Recalibrating the Critic Lifts Reasoning Models 18 Points
- Self-Trained Reasoning Models Stall Because the Critic Drifts. TEMPO recalibrates the critic against a small labeled set. OLMO3-7B jumps from 33% to 51% on AIME 2024, Qwen3-14B from 42% to 66%. Diversity holds.
- 8M–30M Micro LMs Write the First 4–8 Words On-Device. A cloud model continues asynchronously. From the user's perspective, latency disappears; the device-vs-cloud question stops being either-or.
- LoRA's "Locality" Is a Diagnostic Axis Worth Isolating. ShadowPEFT moves adaptation from weight space to layer space using a centralized shadow network. Same architectural signal as the B-matrix symmetry paper from two days ago.
- What Gives Away an AI Shopping Video Isn't Picture Quality. It's hand and face anomalies plus fingers clipping through products. CoInteract bakes spatial structure into generation through dual-stream training, with the auxiliary stream removed at inference, so generation cost stays flat.
Also Notable
- AnyRecon Treats Video Diffusion as a Universal 3D Reconstruction Prior — Feeds any number of unordered inputs straight in, sidestepping the geometric consistency problem under sparse views.
- Tstars-Tryon 1.0 Publishes Engineering Trade-offs for Production Virtual Try-On — Stability under extreme pose, lighting, and motion blur, plus serving latency, with real deployment detail.
- SmartPhotoCrafter Couples Reasoning, Generation, and Optimization Into End-to-End Photo Editing — Sidesteps the entry pain of non-experts who can't write aesthetic instructions.
- Chat2Workflow Is the First Benchmark for LLMs Generating Executable Visual Workflows from Natural Language — Pulls the direction from engineering experiment to quantifiable comparison.
- 15 LLMs Across 8 Tasks Show Zero-Shot Ability Explains Only Part of Final Optimization Variance — Where the rest comes from is worth digging into.
- CityRAG Turns City Generation Into a Controllable Simulation Environment for Autonomous Driving — Supports arbitrary weather and dynamic-object configuration.
- DASH-KV Accelerates Long-Context Inference With Asymmetric KV Cache Hashing — Sidesteps the generation-quality trade-off in standard KV compression.

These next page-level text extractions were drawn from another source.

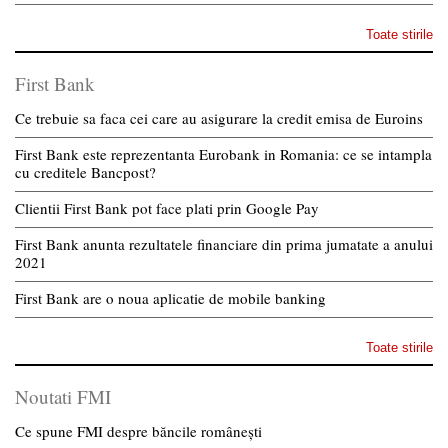
Toate stirile
First Bank
Ce trebuie sa faca cei care au asigurare la credit emisa de Euroins
First Bank este reprezentanta Eurobank in Romania: ce se intampla
cu creditele Bancpost?
Clientii First Bank pot face plati prin Google Pay
First Bank anunta rezultatele financiare din prima jumatate a anului
2021
First Bank are o noua aplicatie de mobile banking
Toate stirile
Noutati FMI
Ce spune FMI despre băncile românești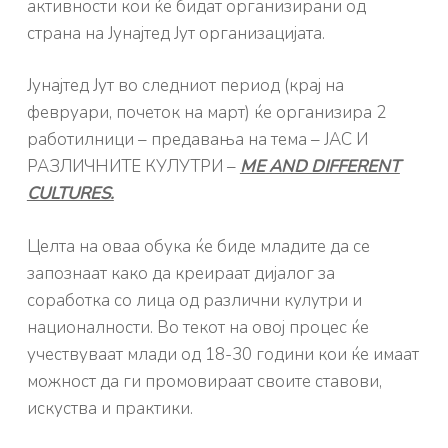
активности кои ќе бидат организирани од
страна на Јунајтед Јут организацијата.
Јунајтед Јут во следниот период (крај на
февруари, почеток на март) ќе организира 2
работилници – предавања на тема – ЈАС И
РАЗЛИЧНИТЕ КУЛУТРИ –
ME AND DIFFERENT
CULTURES.
Целта на оваа обука ќе биде младите да се
запознаат како да креираат дијалог за
соработка со лица од различни кулутри и
националности. Во текот на овој процес ќе
учествуваат млади од 18-30 години кои ќе имаат
можност да ги промовираат своите ставови,
искуства и практики.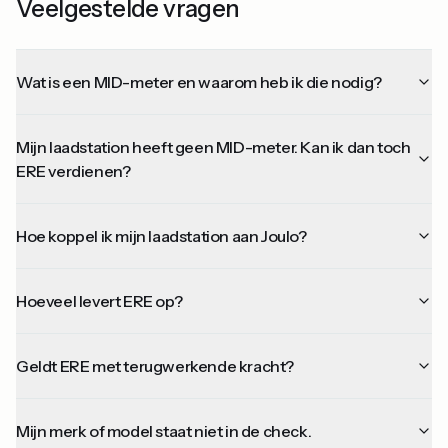
Veelgestelde vragen
Wat is een MID-meter en waarom heb ik die nodig?
Mijn laadstation heeft geen MID-meter. Kan ik dan toch
ERE verdienen?
Hoe koppel ik mijn laadstation aan Joulo?
Hoeveel levert ERE op?
Geldt ERE met terugwerkende kracht?
Mijn merk of model staat niet in de check.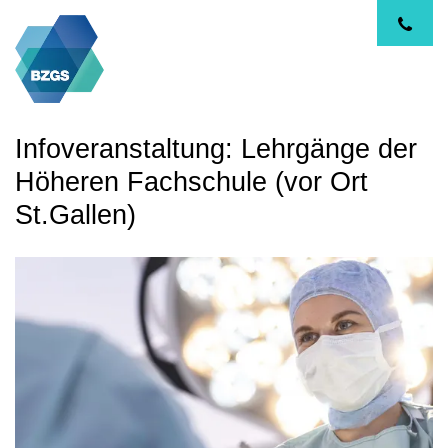
Infoveranstaltung: Lehrgänge der
Höheren Fachschule (vor Ort
St.Gallen)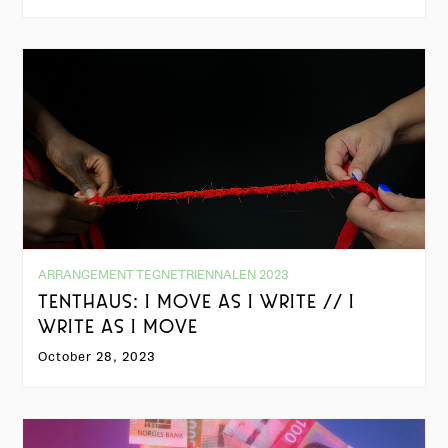
ARRANGEMENT TEGNETRIENNALEN 2023
TENTHAUS: I MOVE AS I WRITE // I
WRITE AS I MOVE
October 28, 2023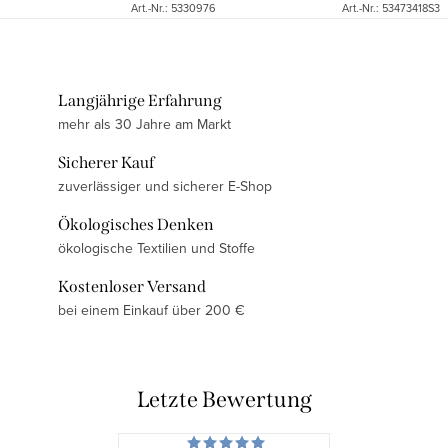
Art.-Nr.:
5330976
Art.-Nr.:
53473418S3
Langjährige Erfahrung
mehr als 30 Jahre am Markt
Sicherer Kauf
zuverlässiger und sicherer E-Shop
Ökologisches Denken
ökologische Textilien und Stoffe
Kostenloser Versand
bei einem Einkauf über 200 €
Letzte Bewertung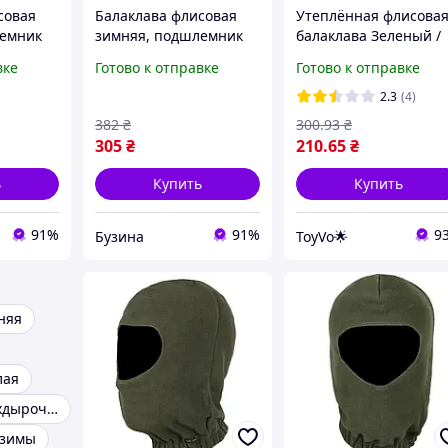
совая
Балаклава флисовая
Утеплённая флисова
лемник
зимняя, подшлемник
балаклава Зеленый /
x43см,
эластичный 33x43см,
Термо маска /
вке
Готово к отправке
Готово к отправке
uzyna
черная buzyna
Балаклава зимняя /
Подшлемник флисов
2.3
(4)
382
₴
300
.93
₴
305
₴
210
.65
₴
ь
Купить
Купить
91%
91%
9
Бузина
ToyVo🌟
няя
лая
Балаклава трехдырочная
 зимы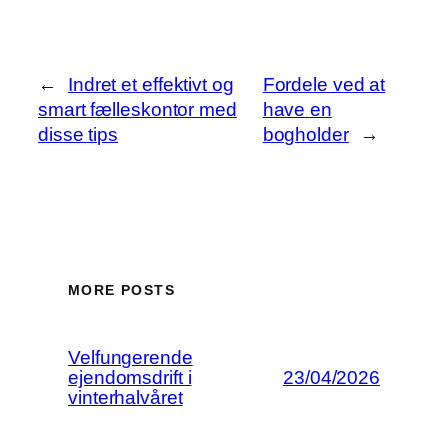
←
Indret et effektivt og
Fordele ved at
smart fælleskontor med
have en
disse tips
bogholder
→
MORE POSTS
Velfungerende
ejendomsdrift i
23/04/2026
vinterhalvåret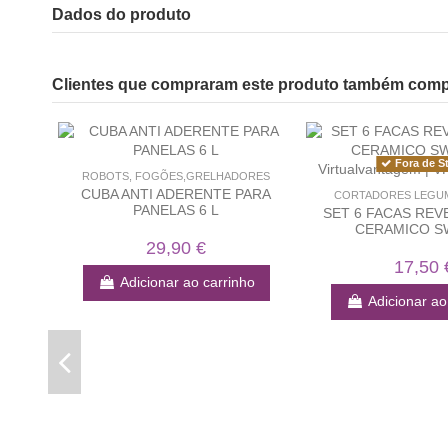
Dados do produto
Clientes que compraram este produto também com
Fora de S
ROBOTS, FOGÕES,GRELHADORES
CUBA ANTI ADERENTE PARA
CORTADORES LEGUM
PANELAS 6 L
SET 6 FACAS RE
CERAMICO S
29,90 €
17,50 
Adicionar ao carrinho
Adicionar ao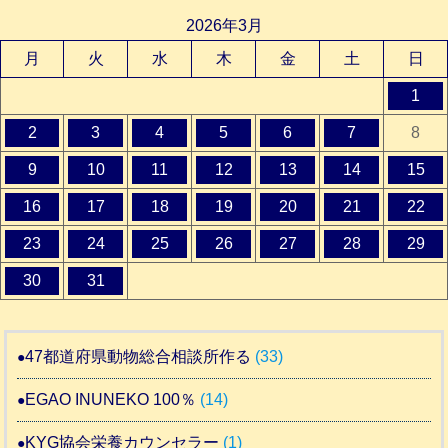
2026年3月
月
火
水
木
金
土
日
1
2
3
4
5
6
7
8
9
10
11
12
13
14
15
16
17
18
19
20
21
22
23
24
25
26
27
28
29
30
31
47都道府県動物総合相談所作る
(33)
EGAO INUNEKO 100％
(14)
KYG協会栄養カウンセラー
(1)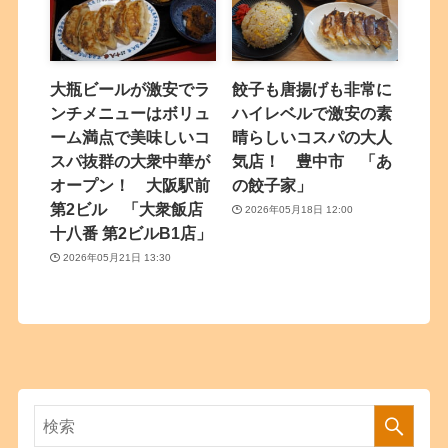
大瓶ビールが激安でラ
餃子も唐揚げも非常に
ンチメニューはボリュ
ハイレベルで激安の素
ーム満点で美味しいコ
晴らしいコスパの大人
スパ抜群の大衆中華が
気店！ 豊中市 「あ
オープン！ 大阪駅前
の餃子家」
第2ビル 「大衆飯店
2026年05月18日 12:00
十八番 第2ビルB1店」
2026年05月21日 13:30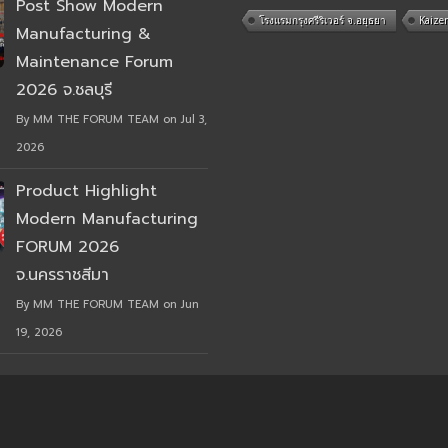
Post Show Modern
โรงแรมกรุงศรีริเวอร์ จ.อยุธยา
Kaize
Manufacturing &
Maintenance Forum
2026 จ.ชลบุรี
By MM THE FORUM TEAM on Jul 3,
2026
Product Highlight
Modern Manufacturing
FORUM 2026
จ.นครราชสีมา
By MM THE FORUM TEAM on Jun
19, 2026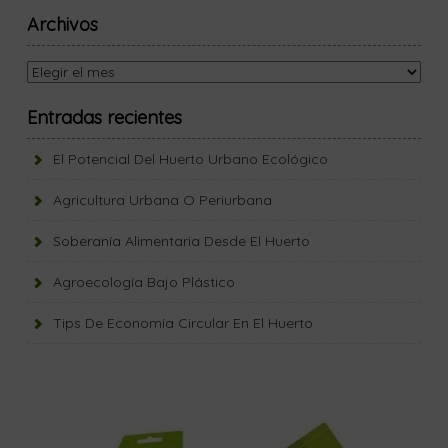
Archivos
Archivos
Entradas recientes
El Potencial Del Huerto Urbano Ecológico
Agricultura Urbana O Periurbana
Soberanía Alimentaria Desde El Huerto
Agroecología Bajo Plástico
Tips De Economía Circular En El Huerto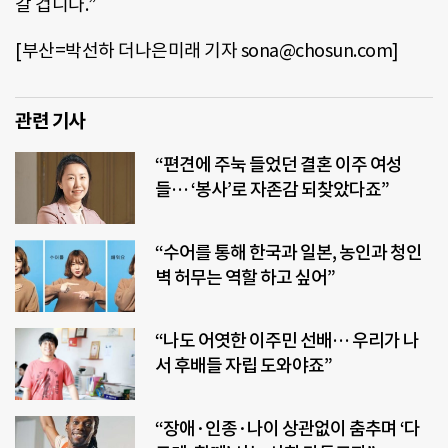
갈 겁니다.”
[부산=박선하 더나은미래 기자 sona@chosun.com]
관련 기사
“편견에 주눅 들었던 결혼 이주 여성
들… ‘봉사’로 자존감 되찾았다죠”
“수어를 통해 한국과 일본, 농인과 청인
벽 허무는 역할 하고 싶어”
“나도 어엿한 이주민 선배… 우리가 나
서 후배들 자립 도와야죠”
“장애·인종·나이 상관없이 춤추며 ‘다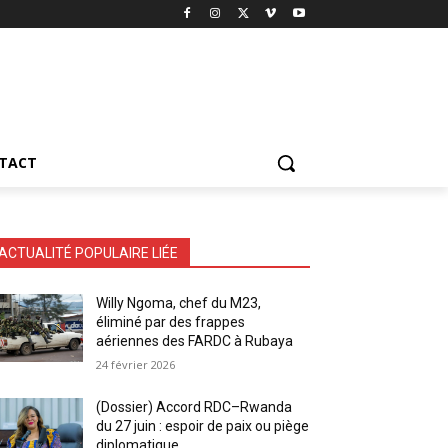
TACT
ACTUALITÉ POPULAIRE LIÉE
Willy Ngoma, chef du M23,
éliminé par des frappes
aériennes des FARDC à Rubaya
24 février 2026
(Dossier) Accord RDC–Rwanda
du 27 juin : espoir de paix ou piège
diplomatique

- GRASPrune Jointly Prunes FFN Channels and KV Head Groups Post-Pretraining — Structured pruning under a unified budget.
- Treats Evaluation, Not Models, as the Real Bottleneck for Scientific Discovery — A perspective-flipped diagnostic.
- RARE Moves RAG Evaluation From "Documents Are Distinct" Onto Earnings Reports, Legal, and Patents — Redundancy-aware is the next gap in RAG evaluation.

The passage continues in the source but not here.